--- WORK REQUEST ---
Once you reach the line that holds "Петроград: Книгоиздательство Сеятель, 1924.Антология" in the listing below, output it and every line after it through the line that holds "незнакомец. — Алма-Ата, 1992.Авдуевский", word for word.
====== SOURCE MATERIAL ======
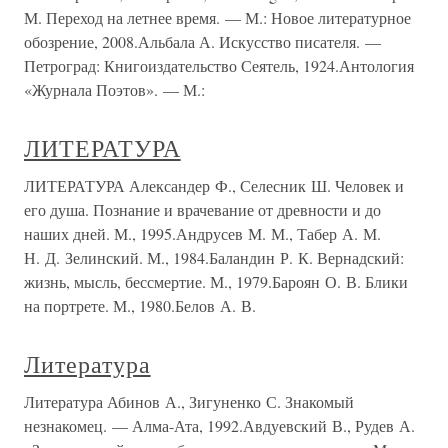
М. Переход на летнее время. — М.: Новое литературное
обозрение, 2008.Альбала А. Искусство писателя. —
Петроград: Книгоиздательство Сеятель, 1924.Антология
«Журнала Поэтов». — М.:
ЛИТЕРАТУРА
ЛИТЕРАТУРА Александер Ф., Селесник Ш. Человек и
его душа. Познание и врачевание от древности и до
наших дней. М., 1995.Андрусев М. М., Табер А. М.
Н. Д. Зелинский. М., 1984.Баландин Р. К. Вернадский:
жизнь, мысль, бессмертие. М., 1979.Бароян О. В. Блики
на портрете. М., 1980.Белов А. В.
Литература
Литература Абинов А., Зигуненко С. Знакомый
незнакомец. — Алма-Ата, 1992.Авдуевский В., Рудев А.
======
====== SOURCE MATERIAL ======
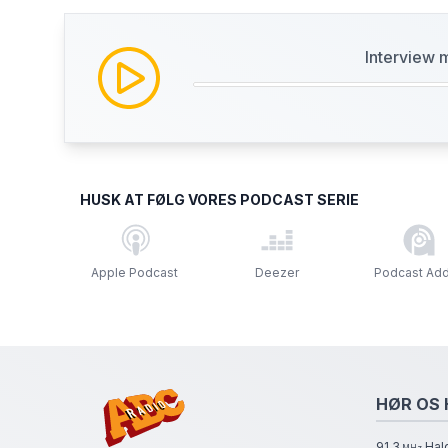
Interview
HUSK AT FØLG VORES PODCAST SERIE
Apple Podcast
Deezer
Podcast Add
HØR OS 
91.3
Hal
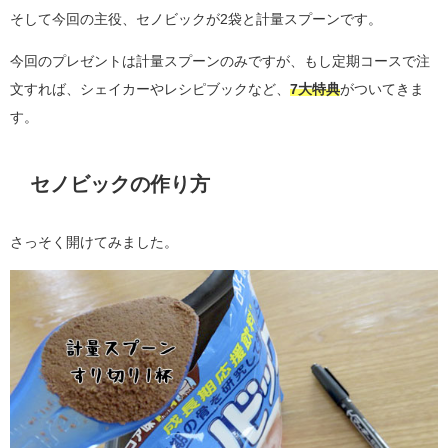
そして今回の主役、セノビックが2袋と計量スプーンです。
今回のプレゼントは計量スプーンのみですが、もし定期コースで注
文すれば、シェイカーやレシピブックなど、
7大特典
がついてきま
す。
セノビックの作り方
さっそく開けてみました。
======
--- RESPONSE ---
Петроград: Книгоиздательство Сеятель, 1924.Антология
«Журнала Поэтов». — М.:
ЛИТЕРАТУРА
ЛИТЕРАТУРА Александер Ф., Селесник Ш. Человек и
его душа. Познание и врачевание от древности и до
наших дней. М., 1995.Андрусев М. М., Табер А. М.
Н. Д. Зелинский. М., 1984.Баландин Р. К. Вернадский:
жизнь, мысль, бессмертие. М., 1979.Бароян О. В. Блики
на портрете. М., 1980.Белов А. В.
Литература
Литература Абинов А., Зигуненко С. Знакомый
незнакомец. — Алма-Ата, 1992.Авдуевский В., Рудев А.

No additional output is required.